* [Extracted material]:

== == ==

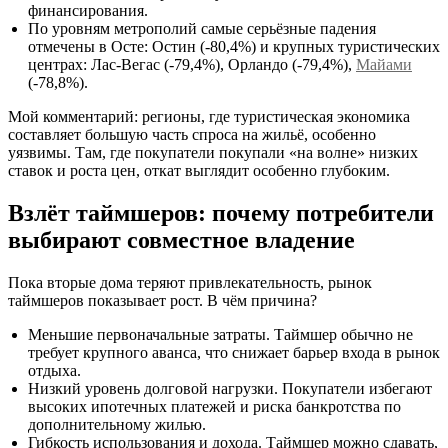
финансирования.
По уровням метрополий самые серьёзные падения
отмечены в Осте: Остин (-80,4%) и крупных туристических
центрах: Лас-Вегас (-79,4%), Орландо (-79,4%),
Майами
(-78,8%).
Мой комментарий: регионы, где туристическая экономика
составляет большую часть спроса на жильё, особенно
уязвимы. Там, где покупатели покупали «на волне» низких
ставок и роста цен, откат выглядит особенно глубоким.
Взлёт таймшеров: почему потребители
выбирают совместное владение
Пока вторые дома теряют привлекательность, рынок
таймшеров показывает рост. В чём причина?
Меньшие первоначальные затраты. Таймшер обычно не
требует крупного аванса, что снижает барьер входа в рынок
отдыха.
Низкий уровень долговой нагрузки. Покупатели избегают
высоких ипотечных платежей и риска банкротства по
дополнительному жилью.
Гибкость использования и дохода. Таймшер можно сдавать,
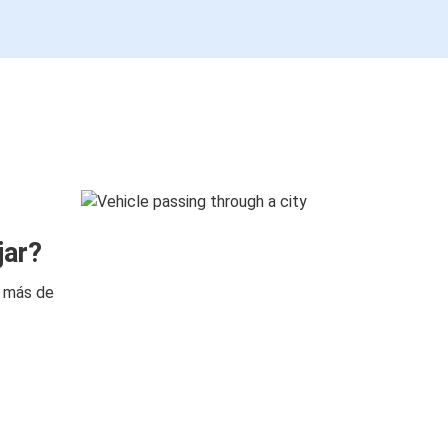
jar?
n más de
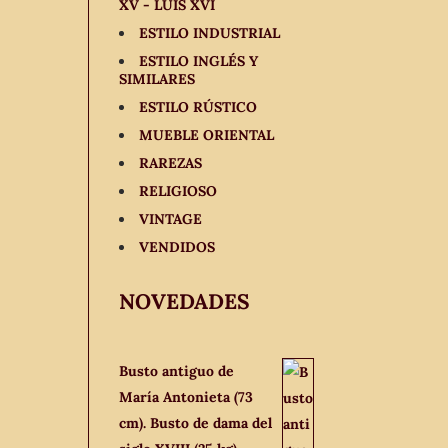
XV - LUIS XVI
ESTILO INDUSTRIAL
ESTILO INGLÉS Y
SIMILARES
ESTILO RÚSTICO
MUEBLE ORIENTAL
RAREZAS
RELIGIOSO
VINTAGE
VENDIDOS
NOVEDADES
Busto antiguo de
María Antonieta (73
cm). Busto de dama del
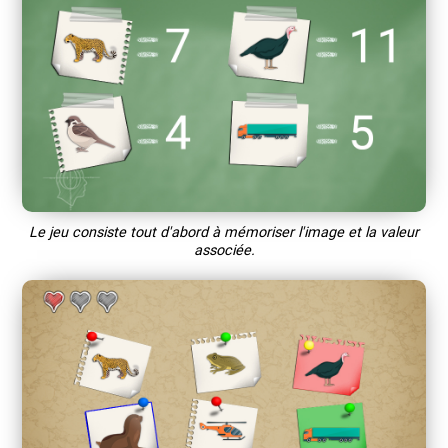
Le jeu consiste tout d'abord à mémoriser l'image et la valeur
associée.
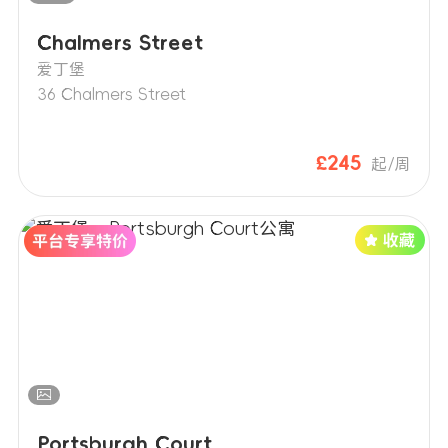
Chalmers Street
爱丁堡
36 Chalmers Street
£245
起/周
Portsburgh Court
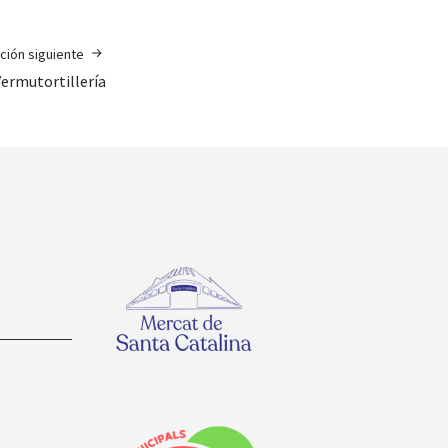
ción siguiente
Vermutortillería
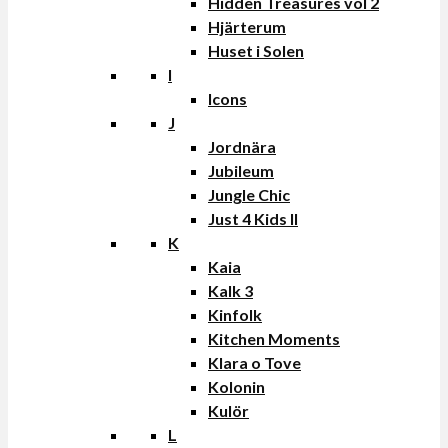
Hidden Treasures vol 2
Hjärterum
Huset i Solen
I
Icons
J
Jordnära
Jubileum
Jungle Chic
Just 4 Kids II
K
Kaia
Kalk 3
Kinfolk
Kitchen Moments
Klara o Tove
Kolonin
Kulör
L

== == ==

* [Goal of the exercise]: Your answer must be an exact copy of the records, without the pictures.

* [Response box]:
финансирования.
По уровням метрополий самые серьёзные падения
отмечены в Осте: Остин (-80,4%) и крупных туристических
центрах: Лас-Вегас (-79,4%), Орландо (-79,4%),
Майами
(-78,8%).
Мой комментарий: регионы, где туристическая экономика
составляет большую часть спроса на жильё, особенно
уязвимы. Там, где покупатели покупали «на волне» низких
ставок и роста цен, откат выглядит особенно глубоким.
Взлёт таймшеров: почему потребители
выбирают совместное владение
Пока вторые дома теряют привлекательность, рынок
таймшеров показывает рост. В чём причина?
Меньшие первоначальные затраты. Таймшер обычно не
требует крупного аванса, что снижает барьер входа в рынок
отдыха.
Низкий уровень долговой нагрузки. Покупатели избегают
высоких ипотечных платежей и риска банкротства по
дополнительному жилью.
Гибкость использования и дохода. Таймшер можно сдавать,
jar?
n más de
XV - LUIS XVI
ESTILO INDUSTRIAL
ESTILO INGLÉS Y
SIMILARES
ESTILO RÚSTICO
MUEBLE ORIENTAL
RAREZAS
RELIGIOSO
VINTAGE
VENDIDOS
NOVEDADES
Busto antiguo de
María Antonieta (73
cm). Busto de dama del
Le jeu consiste tout d'abord à mémoriser l'image et la valeur
associée.
Chalmers Street
爱丁堡
36 Chalmers Street
£245
起/周
Portsburgh Court
ción siguiente
Vermutortillería
Hidden Treasures vol 2
Hjärterum
Huset i Solen
I
Icons
J
Jordnära
Jubileum
Jungle Chic
Just 4 Kids II
K
Kaia
Kalk 3
Kinfolk
Kitchen Moments
Klara o Tove
Kolonin
Kulör
L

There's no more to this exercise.